[PATCH v2 1/2] powerpc/bug: Remove specific powerpc BUG_ON() and WARN_ON() on PPC32

Thu Aug 26 23:57:52 AEST 2021

Excerpts from Segher Boessenkool's message of August 26, 2021 10:49 pm:
> Hi!
> 
> On Thu, Aug 26, 2021 at 01:26:14PM +1000, Nicholas Piggin wrote:
>> Excerpts from Segher Boessenkool's message of August 19, 2021 1:06 am:
>> > On Fri, Aug 13, 2021 at 04:08:13PM +1000, Nicholas Piggin wrote:
>> >> This one possibly the branches end up in predictors, whereas conditional 
>> >> trap is always just speculated not to hit. Branches may also have a
>> >> throughput limit on execution whereas trap could be more (1 per cycle
>> >> vs 4 per cycle on POWER9).
>> > 
>> > I thought only *taken* branches are just one per cycle?
>> 
>> Taken branches are fetched by the front end at one per cycle (assuming 
>> they hit the BTAC), but all branches have to be executed by BR at one 
>> per cycle
> 
> This is not true.  (Simple) predicted not-taken conditional branches are
> just folded out, never hit the issue queues.  And they are fetched as
> many together as fit in a fetch group, can complete without limits as
> well.

No, they are all dispatched and issue to the BRU for execution.
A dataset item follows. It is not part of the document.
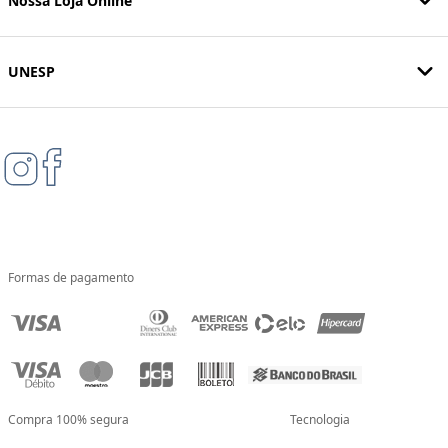
Nossa Loja Online
UNESP
Formas de pagamento
Compra 100% segura
Tecnologia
It's 
trivial to construct a test of a lot of not taken branches in a row
and time a loop of it to see it executes at 1 cycle per branch.

> The BTAC is a frontend thing, used for target address prediction.  It
> does not limit execution.

I didn't say it did.

> Correctly predicted simple conditional branches just get their prediction
> validated (and that is not done in the execution units).  Incorrectly
> predicted branches the same, but those cause a redirect and refetch.
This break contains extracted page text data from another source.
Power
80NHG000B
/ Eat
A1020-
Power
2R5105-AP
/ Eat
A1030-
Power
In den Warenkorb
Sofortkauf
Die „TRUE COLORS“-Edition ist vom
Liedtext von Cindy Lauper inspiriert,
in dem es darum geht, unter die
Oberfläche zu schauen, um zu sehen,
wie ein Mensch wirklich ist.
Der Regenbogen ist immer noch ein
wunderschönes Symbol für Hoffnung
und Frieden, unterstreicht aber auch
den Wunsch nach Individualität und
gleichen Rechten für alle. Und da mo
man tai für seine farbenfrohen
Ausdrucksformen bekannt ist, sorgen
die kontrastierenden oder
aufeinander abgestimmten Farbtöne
How could it validate prediction without issuing? It wouldn't know when
sources are ready.

> 
>> > Internally *all* traps are conditional, in GCC.  It also can optimise
>> > them quite well.  There must be something in the kernel macros that
>> > prevents good optimisation.
>> 
>> I did take a look at it at one point.
>> 
>> One problem is that the kernel needs the address of the trap instruction 
>> to create the entry for it. The other problem is that __builtin_trap 
>> does not return so it can't be used for WARN. LLVM at least seems to 
>> have a __builtin_debugtrap which does return.
> 
> This is <https://gcc.gnu.org/PR99299>.

Aha.

>> The first problem seems like the show stopper though. AFAIKS it would 
>> need a special builtin support that does something to create the table
>> entry, or a guarantee that we could put an inline asm right after the
>> builtin as a recognized pattern and that would give us the instruction
>> following the trap.
> 
> I'm not quite sure what this means.  Can't you always just put a
> 
> bla:	asm("");
> 
> in there, and use the address of "bla"?

Not AFAIKS. Put it where?

> If not, you need to say a lot
> more about what you actually want to do :-/

We need to put the address (or relative offset) of the trap instruction
into an entry in a different section. Basically this:

   __builtin_trap();
   asm ("1:                               \n\t"
        "    .section __bug_table,\"aw\"  \n\t"
        "2:  .4byte 1b - 2b - 4           \n\t"
        "    .previous");

Where the 1: label must follow immediately after the trap instruction, 
and where the asm must be emitted even for the case of no-return traps 
(but anything following the asm could be omitted).

Thanks,
Nick